When you took the job at the accounting firm, you signed a non-compete agreement. The contract prohibited you from opening your own practice within a 200-mile radius of the firm. In addition, the agreement stipulated that you had to pay the firm $50,000 for any client that left in order to pursue accounting services with you. Now that you are ready to start your own practice, you are worried about the ramifications of the non-compete agreement.
Non-competition agreements are fairly common in certain industries. They typically become effective when an employee's relationship with the company terminates. Employers use these agreements to protect trade secrets and goodwill. However, due to the limitations that these contracts impose, courts tend to have very low opinions of them. Furthermore, courts will look very closely at these agreements when disputes involving non-compete contracts enter the courtroom.

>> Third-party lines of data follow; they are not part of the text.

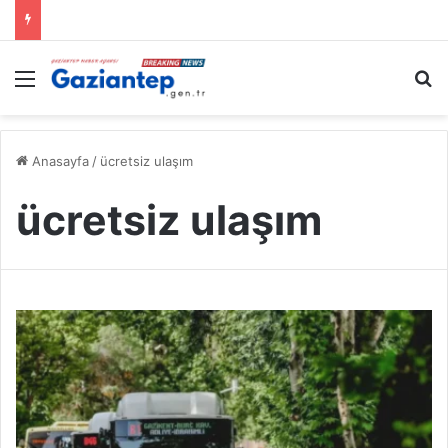
Menü
A
Anasayfa
/
ücretsiz ulaşım
ücretsiz ulaşım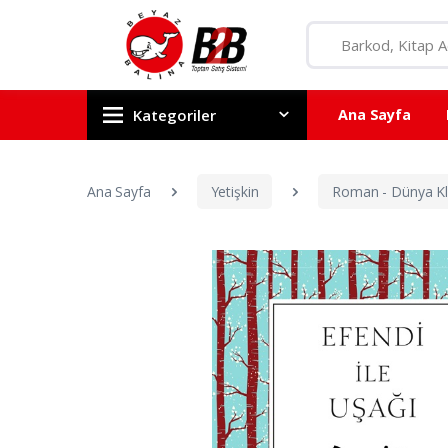
Kategoriler
Ana Sayfa
Ana Sayfa
Yetişkin
Roman - Dünya Kla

If you are engaged in a dispute over a non-competition agreement, an attorney in the Houston area can help you protect your interests. Read further for more information about non-compete agreements.
Like all contracts, there are certain legal requirements that must exist in order for a non-compete agreement to be valid. The contract must include consideration and be reasonable when it comes to scope, geography requirements, and the length of time the contract remains active. The agreement must also function as a protection strategy to guard a justifiable business interest.
In terms of consideration, employment usually satisfies this role. However, if you signed the contract after you began your employment with the firm, then your employer should provide some other consideration that benefits you. If your employer failed to do this, then the court may rule that the contract is invalid.
The main factor that the court will consider when it is reviewing the legality of a non-compete contract is whether the agreement is reasonable. For example, if the contract includes aspects that hinder an employee from making a reasonable living, the court might rule that the contract is unreasonable. In the above example, the agreement specified that the employee could not do business within a 200-mile radius of the accounting firm. If the firm provides accounting services to individuals and businesses only within a 50-mile radius, the court may refuse to enforce the agreement.
If you are involved in a dispute over a non-compete agreement, or if your employer has asked you to sign such a contract, it is important to understand your rights. Regardless of the scope of the contract, you have the right to earn a reasonable living.